Three of the data points — the smallest x value, an x value near the mean, and the largest x value — are labeled with their corresponding leverages. As you can see, the two x values furthest away from the mean have the largest leverages (0.176 and 0.163), while the x value closest to the mean has a smaller leverage (0.048). In fact, if we look at a sorted list of the leverages obtained in Minitab:

HI1

List of Leverages from Minitab
0.176297	0.157454	0.127015	0.119313	0.086145	0.077744	0.065028	0.061276
0.048147	0.049628	0.049313	0.051829	0.055760	0.069310	0.072580	0.109616
0.127489	0.141136	0.140453	0.163492	0.050974

we see that as we move from the small x values to the x values near the mean, the leverages decrease. And, as we move from the x values near the mean to the large x values the leverages increase again.
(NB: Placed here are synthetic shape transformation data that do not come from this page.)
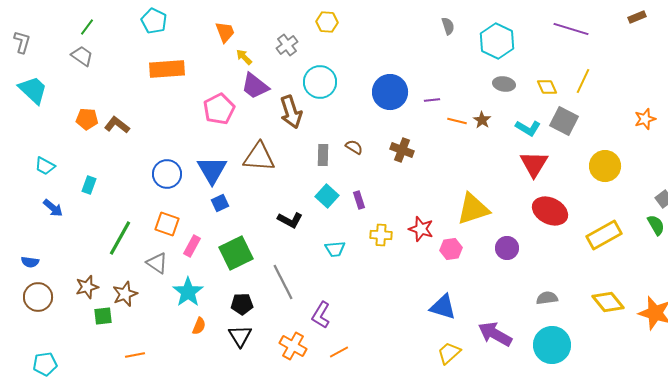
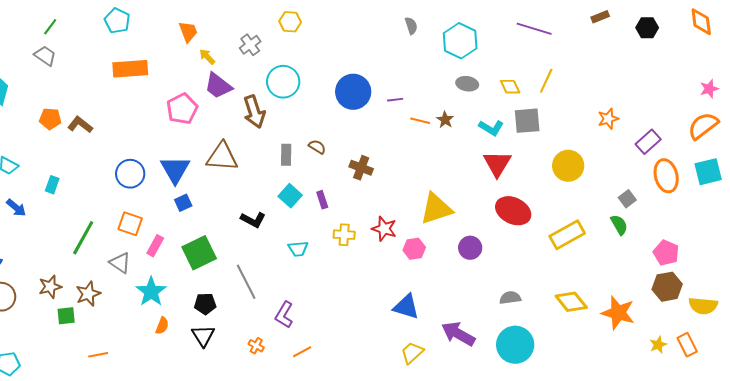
gray square: (564, 121) -> (527, 121), turned -32
brown cross: (402, 150) -> (361, 168), moved
orange cross: (293, 346) -> (256, 346), size x0.6

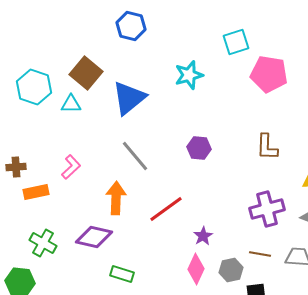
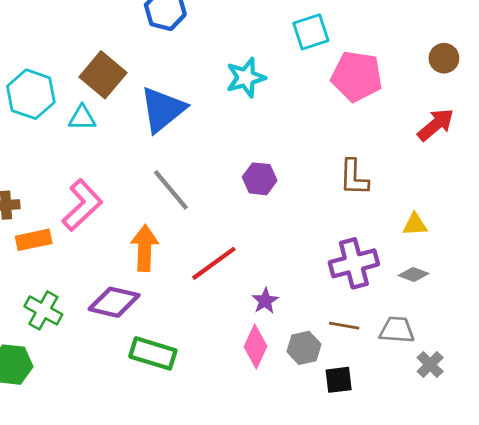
pink L-shape: (71, 167) -> (82, 205), size x1.5
green rectangle: (122, 274) -> (153, 353), size x1.4

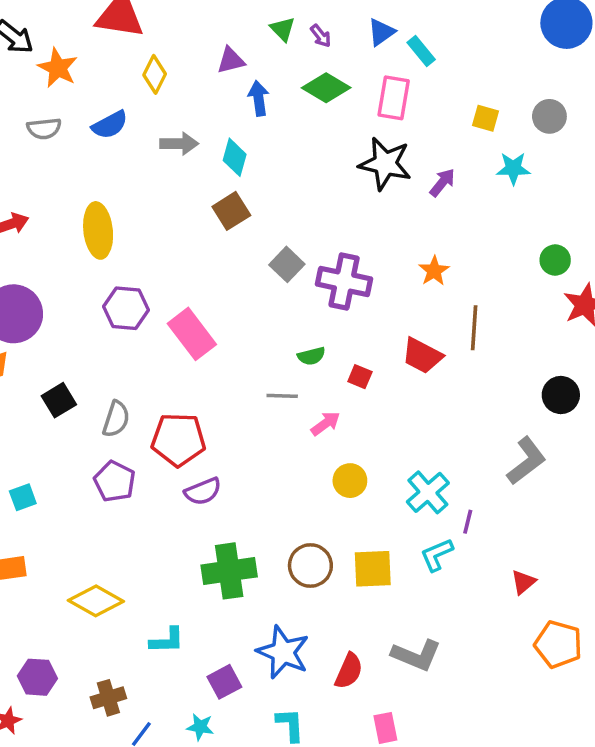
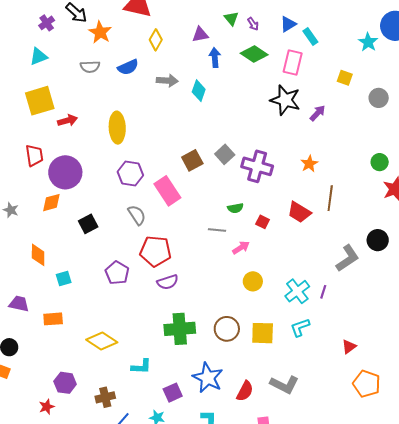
gray circle: (549, 116) -> (379, 98), moved
cyan star: (513, 168) -> (368, 42), moved, turned 30
brown square: (231, 211) -> (192, 160), moved
gray semicircle: (116, 419) -> (137, 215), moved, turned -55
gray L-shape: (526, 461) -> (347, 258), moved
purple line: (468, 522) -> (323, 292), moved

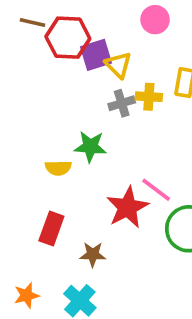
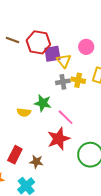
pink circle: (155, 20) -> (86, 47), moved
brown line: (33, 22) -> (13, 40), moved
pink line: (156, 190) -> (66, 117), moved
red rectangle: (51, 229) -> (15, 155), moved

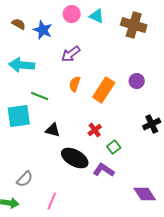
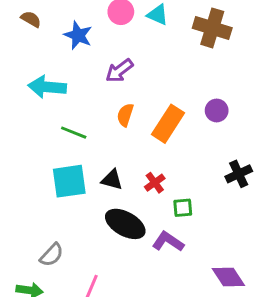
brown semicircle: (19, 24) -> (31, 19), moved
cyan square: (19, 116) -> (69, 181), moved
black triangle: (53, 130) -> (112, 180), moved
green square: (114, 147) -> (183, 208), turned 32

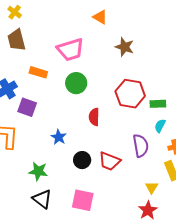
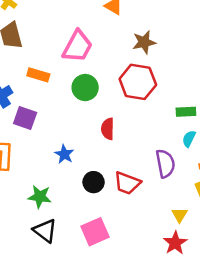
brown star: (125, 47) -> (144, 42), turned -30
pink trapezoid: (70, 50) -> (77, 46), turned -44
red hexagon: (130, 94) -> (138, 82), moved
pink square: (83, 200) -> (95, 232), turned -35

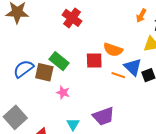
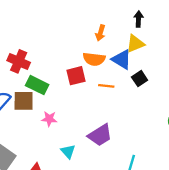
orange arrow: (141, 16) -> (100, 33), moved
red cross: (72, 18) -> (19, 61), moved
blue triangle: (133, 67) -> (122, 59), moved

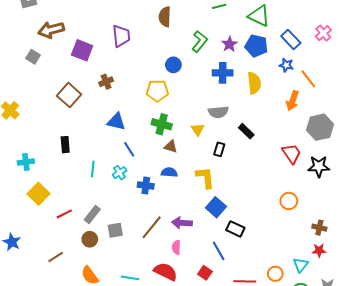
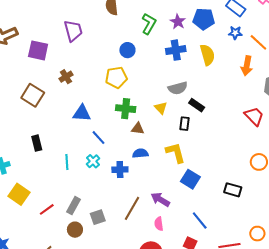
black rectangle: (246, 131) -> (197, 105), moved
purple arrow: (182, 223) -> (160, 199), turned 36
black rectangle: (235, 229) -> (233, 190), moved

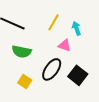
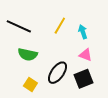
pink triangle: (65, 45) -> (86, 55), moved
black square: (78, 75) -> (83, 79), turned 30

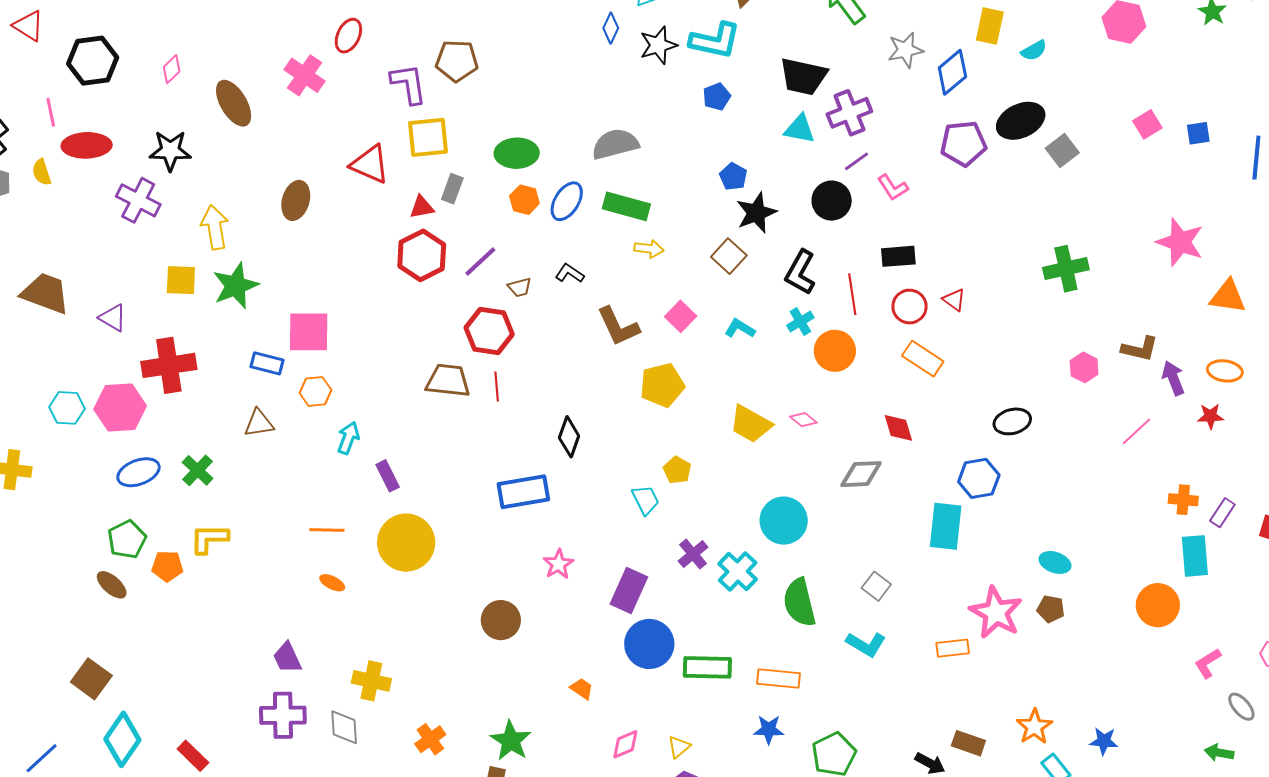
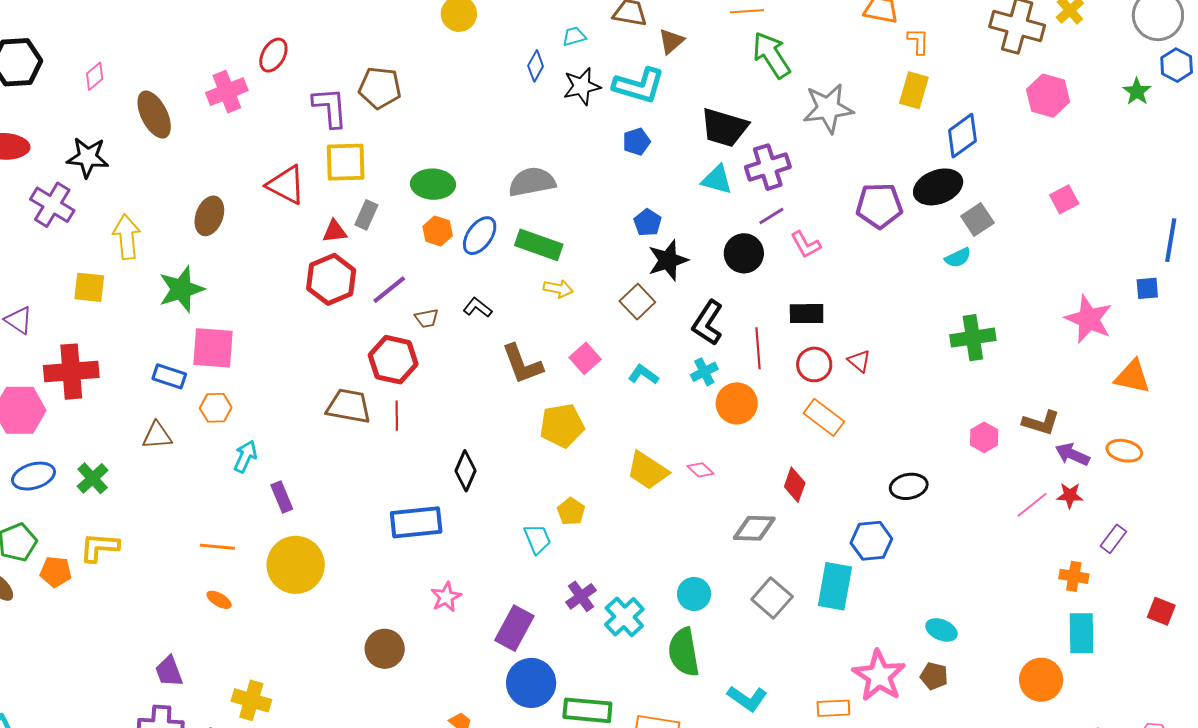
gray star: (905, 50) -> (828, 108), size x1.4
cyan semicircle: (1034, 50) -> (958, 258), moved
blue diamond: (952, 72) -> (962, 136), moved
pink cross: (305, 75) -> (227, 92), turned 30
blue square: (1198, 133) -> (1147, 288), moved
green star: (236, 286) -> (181, 289), moved
purple arrow: (1173, 378) -> (1072, 454), turned -48
red star: (1211, 416) -> (1070, 495), moved
red diamond: (898, 428) -> (795, 485), turned 32
purple rectangle: (1222, 513) -> (1113, 539), moved
cyan circle: (784, 521) -> (694, 594), moved, size x0.7
gray square: (876, 586) -> (772, 598), moved, size x1.4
You might also note that the sum of all 21 of the leverages adds up to 2, the number of beta parameters in the simple linear regression model — as we would expect based on the third property mentioned above.

Example 11-3 Revisited

Let's take another look at the following Influence3 data set:

What does your intuition tell you here? Do any of the x values appear to be unusually far away from the bulk of the rest of the x values? Hey, quit laughing! Sure enough, it seems as if the red data point should have a high leverage value. Let's see!
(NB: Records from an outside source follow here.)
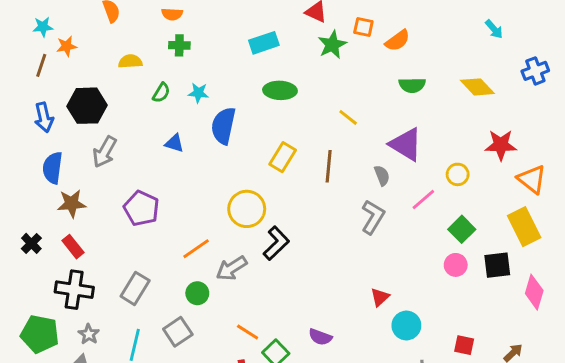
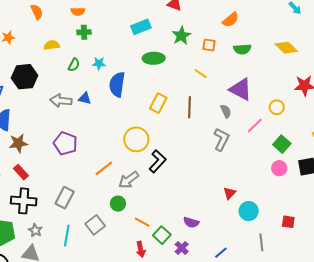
orange square: (363, 27) -> (209, 45), moved
green star: (332, 45) -> (181, 36), moved
gray arrow: (105, 152) -> (61, 101), moved, turned 70
green circle: (197, 293) -> (118, 204), moved

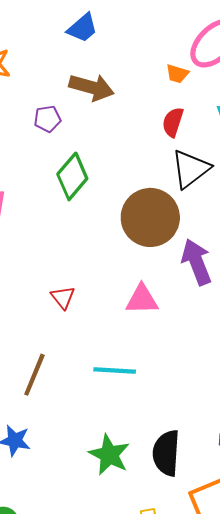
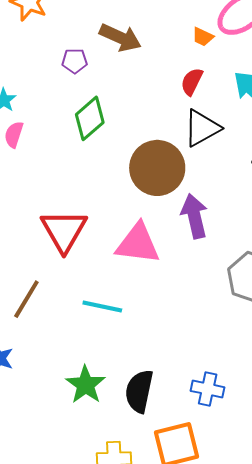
red triangle: (63, 297) -> (64, 231), size x2.0
pink triangle: (142, 300) -> (138, 244), size x1.4

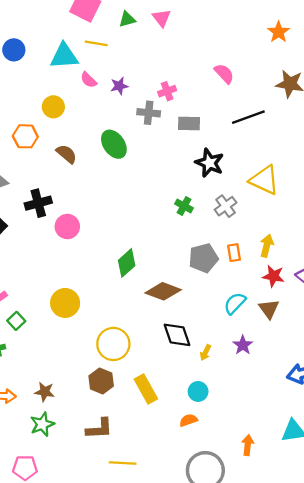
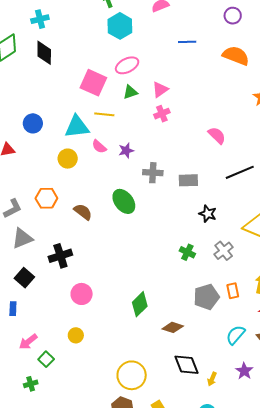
pink triangle: (162, 18) -> (160, 90), turned 36
pink cross: (167, 91) -> (162, 114), moved
yellow circle: (53, 107) -> (68, 159), moved
black star: (209, 163) -> (208, 214), size x0.7
pink circle: (67, 227) -> (82, 294), moved
brown diamond: (163, 291) -> (173, 327), size x0.7
yellow circle: (65, 303) -> (76, 335), moved, size x0.6

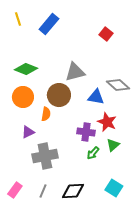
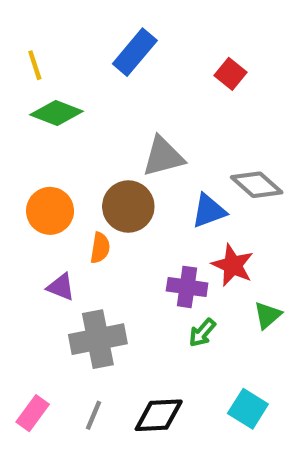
yellow line: (18, 19) -> (35, 65), moved
blue rectangle: (49, 24) -> (135, 52), moved
green diamond: (26, 69) -> (57, 113), moved
blue triangle: (96, 97) -> (209, 211), turned -30
purple triangle: (28, 132) -> (61, 287), turned 48
green triangle: (113, 145) -> (267, 315), moved

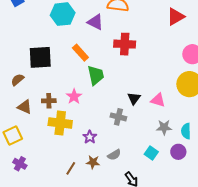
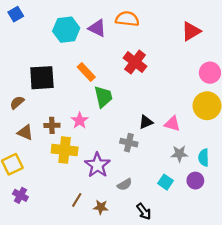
purple triangle: (95, 22) -> (97, 28), moved
red cross: (125, 44) -> (135, 62), turned 35
black triangle: (134, 98) -> (146, 122), turned 32
purple star: (90, 137) -> (97, 165), size x1.6
brown star: (93, 162) -> (101, 207), moved

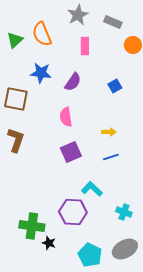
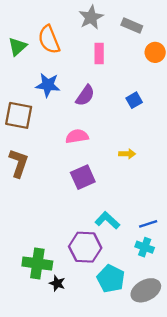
pink semicircle: (66, 117) -> (77, 136), turned 90
blue line: (111, 157) -> (148, 224), moved
cyan pentagon: (90, 255) -> (111, 279), moved

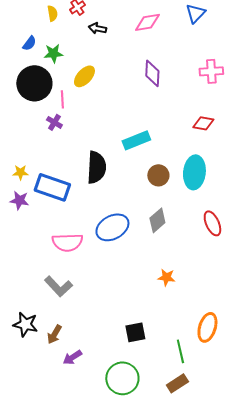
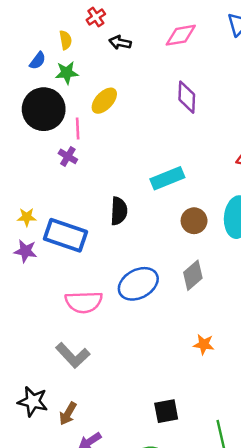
yellow semicircle: (52, 13) -> (65, 40), moved
black semicircle: (96, 167) -> (119, 211), size x0.7

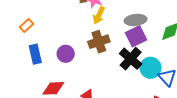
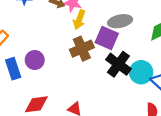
purple square: (136, 36) -> (107, 38), moved, turned -35
purple circle: (66, 54) -> (35, 60), moved

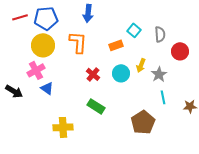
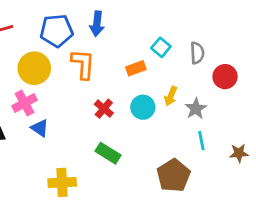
blue pentagon: (46, 18) -> (57, 31), moved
A dot plot containing just the x values:

tells a different story this time. Again, of the three labeled data points, the two x values furthest away from the mean have the largest leverages (0.153 and 0.358), while the x value closest to the mean has a smaller leverage (0.048). Looking at a sorted list of the leverages obtained in Minitab:

HI1

List of Leverages from Minitab
0.153481	0.139367	0.116292	0.110382	0.084374	0.077557	0.066879	0.063589
0.050033	0.052121	0.047632	0.048156	0.049557	0.055893	0.057574	0.07821
0.088549	0.096634	0.096227	0110048	0.357535

we again see that as we move from the small x values to the x values near the mean, the leverages decrease. And, as we move from the x values near the mean to the large x values the leverages increase again. But, note that this time, the leverage of the x value that is far removed from the remaining x values (0.358) is much, much larger than all of the remaining leverages. This leverage thing seems to work!

Oh, and don't forget to note again that the sum of all 21 of the leverages adds up to 2, the number of beta parameters in the simple linear regression model. Again, we should expect this result based on the third property mentioned above.

Identifying data points whose x values are extreme

The great thing about leverages is that they can help us identify x values that are extreme and therefore potentially influential on our regression analysis. How? Well, all we need to do is determine when a leverage value should be considered large. A common rule is to flag any observation whose leverage value, \(h_{ii}\), is more than 3 times larger than the mean leverage value:

\(\bar{h}=\dfrac{\sum_{i=1}^{n}h_{ii}}{n}=\dfrac{p}{n}\)

This is the rule that Minitab uses to determine when to flag an observation. That is, if:

\(h_{ii} >3\left( \dfrac{p}{n}\right)\)

then Minitab flags the observations as "Unusual X" (although it would perhaps be more helpful if Minitab reported "X denotes an observation whose X value gives it potentially large influence" or "X denotes an observation whose X value gives it large leverage").

As with many statistical "rules of thumb," not everyone agrees about this \(3 p/n\) cut-off and you may see \(2 p/n\) used as a cut-off instead. A refined rule of thumb that uses both cut-offs is to identify any observations with a leverage greater than \(3 p/n\) or, failing this, any observations with a leverage that is greater than \(2 p/n\) and very isolated.

Example 11-3 Revisited again

Let's try our leverage rule out an example or two, starting with this Influence3 data set:

Of course, our intuition tells us that the red data point (x = 14, y = 68) is extreme with respect to the other x values. But, is the x value extreme enough to warrant flagging it? Let's see!

In this case, there are n = 21 data points and p = 2 parameters (the intercept \(\beta_{0}\) and slope \(\beta_{1}\)). Therefore:

\(3\left( \frac{p}{n}\right)=3\left( \frac{2}{21}\right)=0.286\)

Now, the leverage of the data point — 0.358 (obtained in Minitab) — is greater than 0.286. Therefore, the data point should be flagged as having high leverage. And, that's exactly what Minitab does:

Fits and Diagnostics for Unusual Observations

Obs	y	Fit	Resid	Std Resid
21	68.00	71.45	-3.45	-1.59	X

X Unusual X

A word of caution! Remember, a data point has a large influence only if it affects the estimated regression function. As we know from our investigation of this data set in the previous section, the red data point does not affect the estimated regression function all that much. Leverages only take into account the extremeness of the x values, but a high-leverage observation may or may not actually be influential.

Example 11-4 Revisited

Let's see how the leverage rule works on this influence4 data set:

Of course, our intuition tells us that the red data point (x = 13, y = 15) is extreme with respect to the other x values. Is the x value extreme enough to warrant flagging it?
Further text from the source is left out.